In the beginning – unless you’re actively looking to determine if your communication has been intercepted, a Man-in-the-middle attack can go unnoticed until it’s too late. Validating a page’s authentication and implementing some type of tampering detection are usually key methods of detecting a possible attack, but these procedures may require additional forensic analysis after the fact. Prevention is better than cure – that’s why we show the best practices to prevent man-in-the-middle attacks:
Strong WEP / WAP encryption on access points
Having a strong encryption mechanism on your wireless access points prevents unwanted users from joining your network just because they are nearby. A weak encryption mechanism could allow an attacker to brute-force your network and initiate a man-in-the-middle attack. The stronger the encryption implementation, the more secure.

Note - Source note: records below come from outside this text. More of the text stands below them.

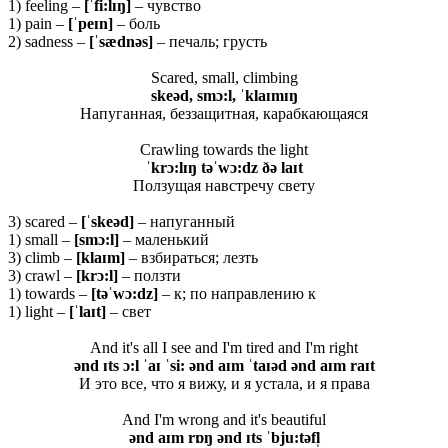
1) feeling –
[ˈfi:lɪŋ]
– чувство
1) pain –
[ˈpeɪn]
– боль
2) sadness –
[ˈsædnəs]
– печаль; грусть
Scared, small, climbing
skeəd, smɔ:l, ˈklaɪmɪŋ
Напуганная, беззащитная, карабкающаяся
Crawling towards the light
ˈkrɔ:lɪŋ təˈwɔ:dz ðə laɪt
Ползущая навстречу свету
3) scared –
[ˈ
skeə
d]
– напуганный
1) small –
[
smɔ:
l]
– маленький
3) climb –
[
klaɪ
m]
– взбираться; лезть
3) crawl –
[
krɔ:
l]
– ползти
1) towards –
[
təˈ
wɔ:
dz]
– к; по направлению к
1) light –
[ˈlaɪt]
– свет
And it's all I see and I'm tired and I'm right
ənd ɪts ɔ:l ˈaɪ ˈsi: ənd aɪm ˈtaɪəd ənd aɪm raɪt
И это все, что я вижу, и я устала, и я права
And I'm wrong and it's beautiful
ənd aɪm rɒŋ ənd ɪts ˈbju:təfl̩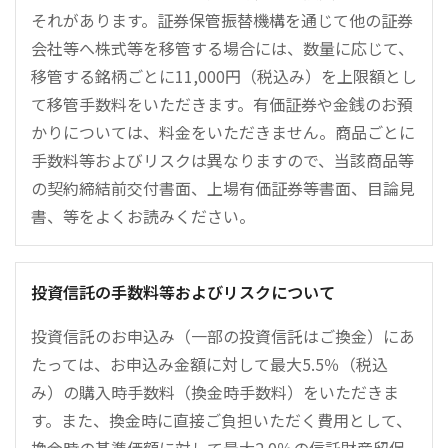
それがあります。証券保管振替機構を通じて他の証券
会社等へ株式等を移管する場合には、数量に応じて、
移管する銘柄ごとに11,000円（税込み）を上限額とし
て移管手数料をいただきます。有価証券や金銭のお預
かりについては、料金をいただきません。商品ごとに
手数料等およびリスクは異なりますので、当該商品等
の契約締結前交付書面、上場有価証券等書面、目論見
書、等をよくお読みください。
投資信託の手数料等およびリスクについて
投資信託のお申込み（一部の投資信託はご換金）にあ
たっては、お申込み金額に対して最大5.5％（税込
み）の購入時手数料（換金時手数料）をいただきま
す。また、換金時に直接ご負担いただく費用として、
換金時の基準価額に対して最大2.0％の信託財産留保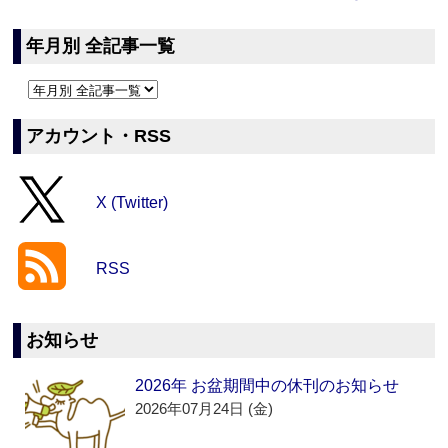
年月別 全記事一覧
アカウント・RSS
X (Twitter)
RSS
お知らせ
2026年 お盆期間中の休刊のお知らせ
2026年07月24日 (金)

Strong router login credentials
It is imperative to make sure that the default router login has been changed. Ideally not only a router 🙂 Not only the Wi-Fi password, but also the login details for the router. If the attacker finds the router credentials, he can change DNS servers to his malicious servers. Or worse, infect the router with malware. On the other hand, strong passwords is the topic for weekly workshops, the basis of education and a constant problem …
Virtual Private Networks (VPN)
VPNs can be used to create a secure environment for sensitive information on a local network. They use key-based encryption to create a subnet for secure communication. This way, even if the attacker gets into the shared network, they won’t be able to decrypt the VPN traffic. It can also be a communicator based on a special encrypted protocol, or an application based on Zero Trust Network Access.
HTTPS can be used for secure communication over HTTP using public-private key exchange. This prevents an attacker from using the data that they can eavesdrop on. Websites should only use HTTPS and not provide HTTP alternatives. Users can install browser plug-ins to force requests to use HTTPS.
Authentication based on a pair of public keys
Man-in-the-middle attacks usually fake something – always. Public key pair-based authentication such as RSA can be used on different layers of the stack to ensure that the things you communicate with are actually the things you want to communicate with.
Thanks to the widespread use of the HTTPS standard, MitM attacks are no longer a mass phenomenon – however, it does make them more dangerous. The level of effort involved in gaining access makes MITM one of the final stages of a complex attack designed to intercept the content of our communications. As you know, efforts should be directly proportional to the reward – so we recommend the above practices to your attention so as not to make the life of thieves too easy.